See, being an American living in Northwest Mexico, I always knew in the back of my mind that at any given moment, I could catch a bus of across the border, find a job, find a place to live, and slowly get sucked into the typical American life. Tuscon would be the most logical destination as it was close, I knew people there and jobs were plentiful.  That thought scared me, because just living to make money sounded like the most depressing lifestyle in the world--  and it was my impression that if I moved to the USA, that’s all that I would do.


And yet, as I struggled in Mexico to try to find ways to earn a decent living… that magnet of the “easy life” up north was strong.

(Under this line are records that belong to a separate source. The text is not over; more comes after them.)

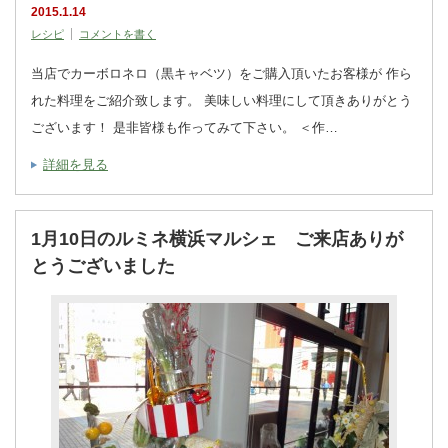
2015.1.14
レシピ
コメントを書く
当店でカーボロネロ（黒キャベツ）をご購入頂いたお客様が 作ら
れた料理をご紹介致します。 美味しい料理にして頂きありがとう
ございます！ 是非皆様も作ってみて下さい。 ＜作…
詳細を見る
1月10日のルミネ横浜マルシェ ご来店ありが
とうございました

  But resist I did, and other that short trips and summer jobs up north, I managed to make my life outside the USA.  It wasn’t until the age of 26, burned out from travels and adventures abroad that I finally felt I needed to spend a big chunk of time in my own country and do the typical American thing for a while. So I moved to Pennsylvania--  which, compared to Tucson, is a gold mine of culture and history, so it actually turned out to be quite an interesting experience.


Anyways, back to Tucson


There were some hilights from the visits I made to Tucson during my youth… Going to explore a cave up behind Mt Lemon… exploring the planetarium at U of A… getting my driver’s license… stocking up on maps and gear at the second hand stores on 4th Avenue… and of course, how can I forget?  All You Can Eat Buffets…


But the memories that stick in my mind the most are memories of walking down streets with no signs of life to them, along identical looking boulevards, past strip malls with all the exact same corporate franchises on them… feeling like I was in some sort of futuristic world where humans never step outdoors.

  Instead they are  preprogrammed to go from house to car, car to indoor job, indoor job to department store, and back home again.


I know this sounds very biased--  I know that there are plenty of folks in Tucson who lived exciting, adventurous lives and appreciate the outdoors… but this was the impression I had, and it was this impression that kept me from ever moving here permanently, no matter how rough things got down in Mexico.


And now, 10 years since my last visit, I’m back again.


Now, of course, the fear of getting trapped here is gone… So I should be able to look at this city with a new set of eyes.  This is just another city to discover.  Another city that I’m sure has something unique about it and a culture that I can appreciate.

  So I block out all those prejudices from my mind and set out to discover the city.


The Long Hike to Tucson


I could just catch a bus from the airport to the center of town, but that would be to easy.  I want this to be a conquest, an adventure… so I’m going to hike all the way from the airport to the city. “Southside neighborhoods of Tucson are super boring…” a voice from my past tells me, but I block it out.  I’m neutral now… no biases…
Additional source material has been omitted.